= Friedrich August Kanne =

Friedrich August Kanne (1778–1833) was a composer and music critic in Vienna.

==Biography==
Kanne was born on 8 March 1778 in Delitzsch, Saxony. He studied theology and medicine in Leipzig and Wittenberg, then literature and composition in Dresden. At the end of 1804, he moved to Vienna and worked briefly as a music tutor to Joseph Franz von Lobkowitz of the House of Lobkowicz. He met Joseph Haydn and became a friend of Beethoven whom he assisted to understand the text of the Tridentine Mass when Beethoven worked on his Missa solemnis. He lived for a while in the inn Zum Schwarzen Kameel (The Black Camel) in Vienna's Innere Stadt.

From 1820 until 1824 he edited the Vienna Allgemeine musikalische Zeitung (general musical newspaper) following Ignaz and Joseph von Seyfried. In 1829 he edited with Ignaz Franz Castelli the Vienna Allgemeine musikalische Anzeiger (general music bulletin).

Kanne wrote more than a dozen operas and works of incidental music to plays, including La fedeltà (1803), Sappho (1805), Die Elfenköningin (1805), Orpheus und Eurydice (1807), Fernando und Miranda (1808), Mirandola oder Das Schwert der Rache (1811), Die Belagerten (1813), Deutscher Sinn (1813), Die gute Nachricht (1814), Das Schloß Theben oder Der Kampf der Flußgötter (1817), Die eiserne Jungfrau (1822), Malvina oder Putzerls Abenteuer (1823), Lindane oder Die Fee und der Haarbeutelschneider (1824), Die Zauberschminke oder das Land der Erfindungen (1825), Der Untergang des Feenreiches (1826), Philipp und Suschen oder Der falsche Jupiter (1832), Die Mainacht oder Der Blocksberg (Berlin, 1834), partly to his own libretto.
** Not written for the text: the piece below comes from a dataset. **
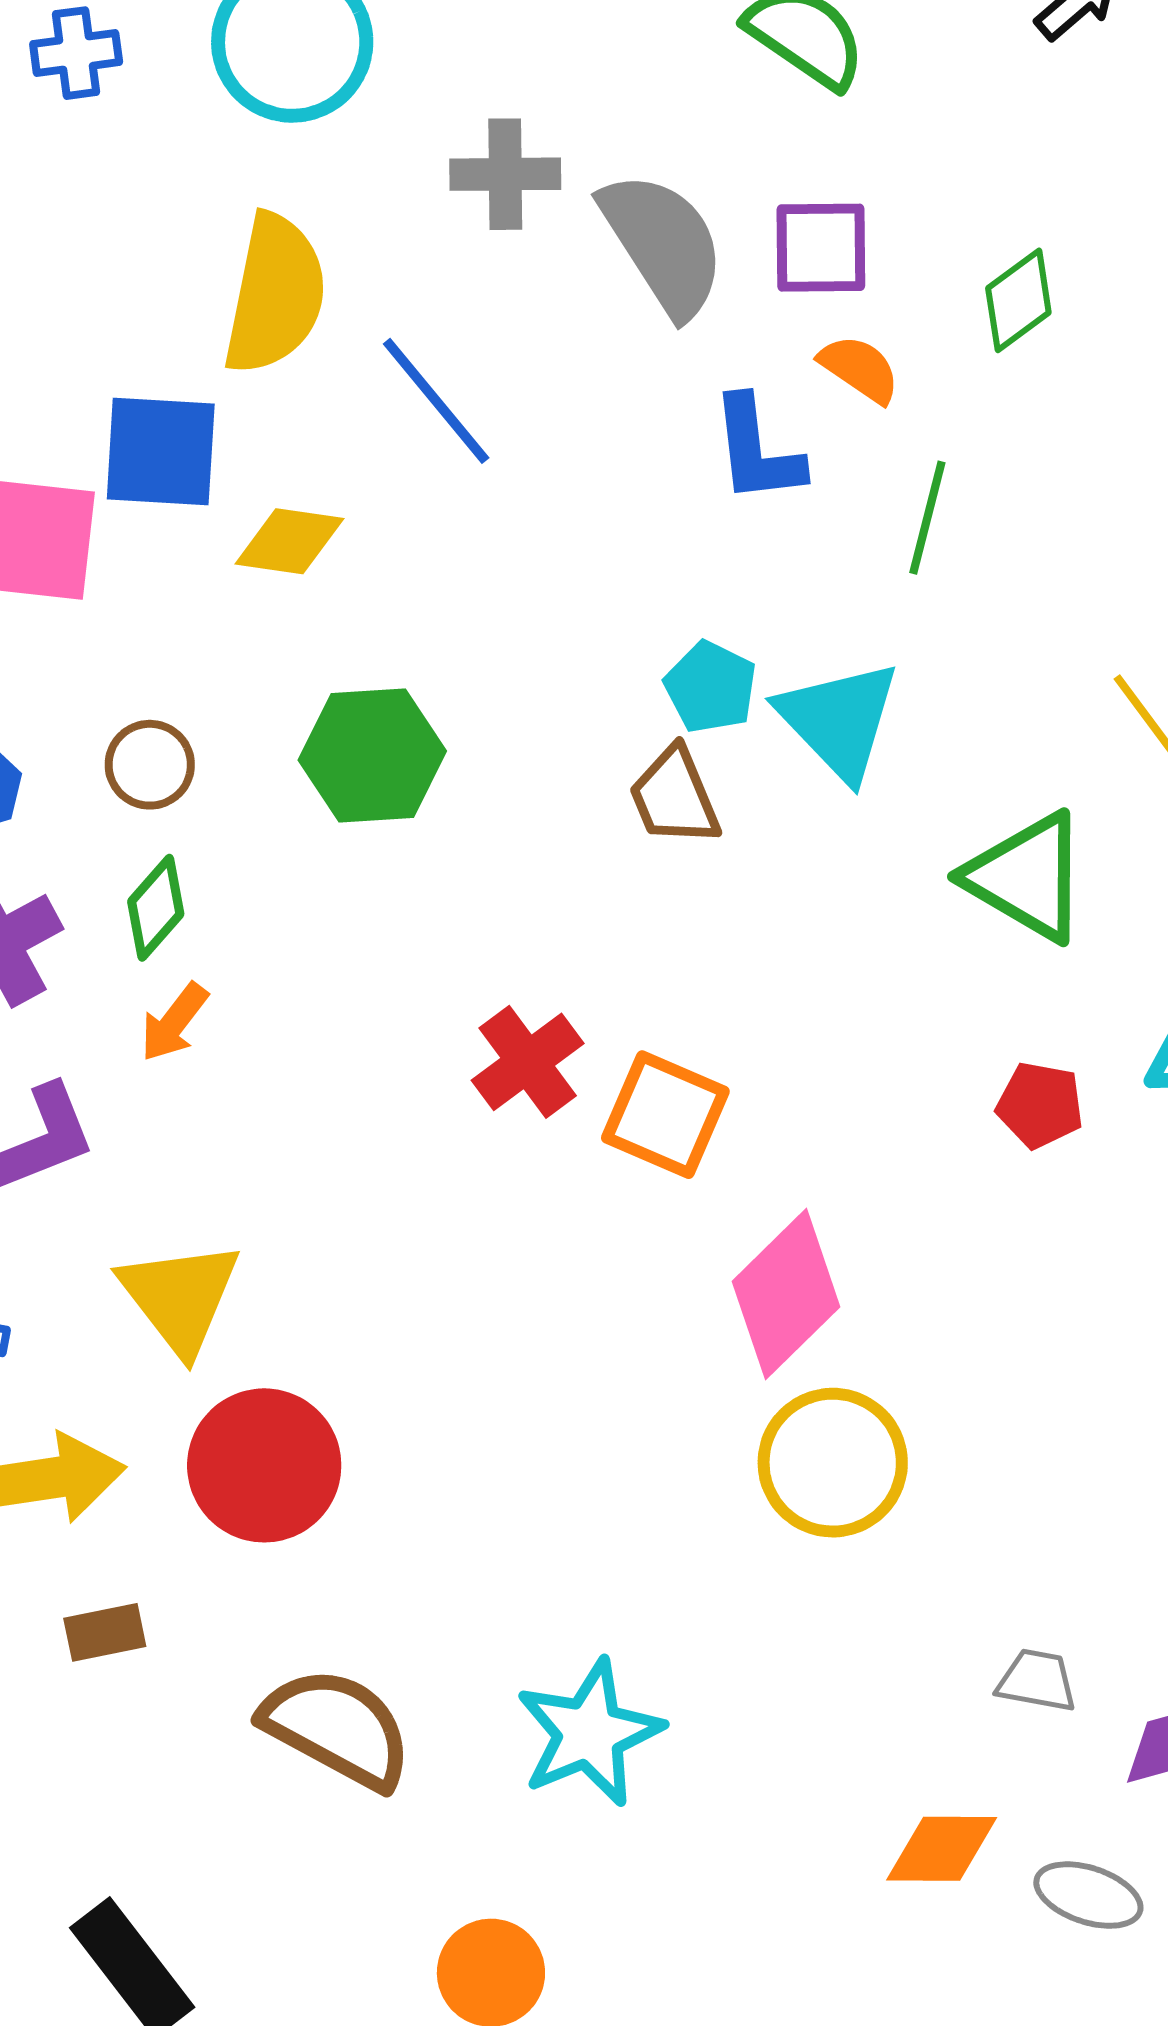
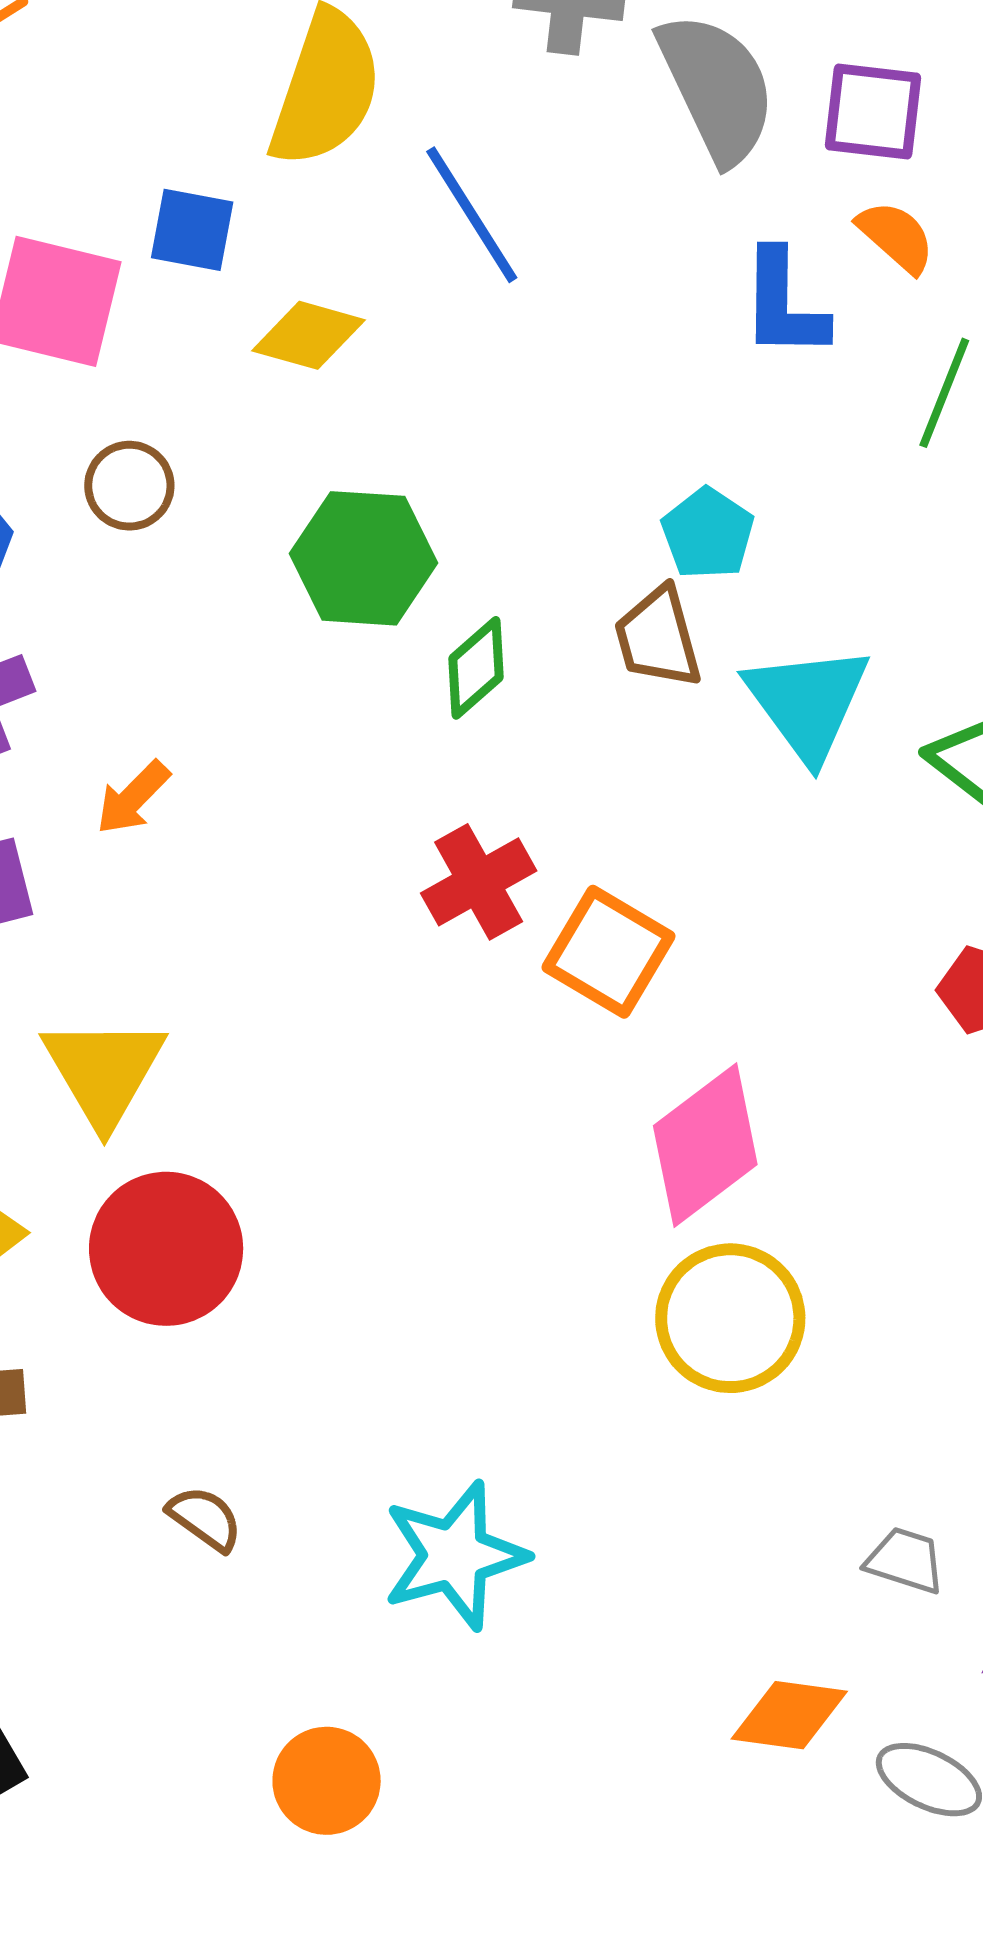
blue square: (161, 452) -> (192, 230), size x0.7
cyan triangle: (839, 720) -> (808, 703), moved
brown circle: (150, 765) -> (129, 486), moved
green diamond: (156, 908) -> (476, 668), moved
brown semicircle: (337, 1728) -> (205, 1518), size x0.5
His patriotic play to which he also wrote incidental music, "Die Spinnerin am Kreuz" (1822), was for many years in repertory on Vienna stages. It has been suggested that the slow movement of Beethoven's Piano Concerto No. 4 is a piece of program music closely based on the finale of act 1 of Kanne's Orpheus. Beethoven used a text by Kanne for his aria with chorus, "Germania", WoO 94. Kanne's further works include some symphonies, masses, piano works, and songs written to poems by Goethe, Schiller and Schlegel.

Kanne died on 16 December 1833 in Vienna and is buried in St. Marx Cemetery there.

==Legacy==
In 1912, the lane Kannegasse in Vienna's Rudolfsheim-Fünfhaus was named after him. There is speculation that Kanne became the prototype of Kapellmeister Johannes Kreisler in E. T. A. Hoffmann's works.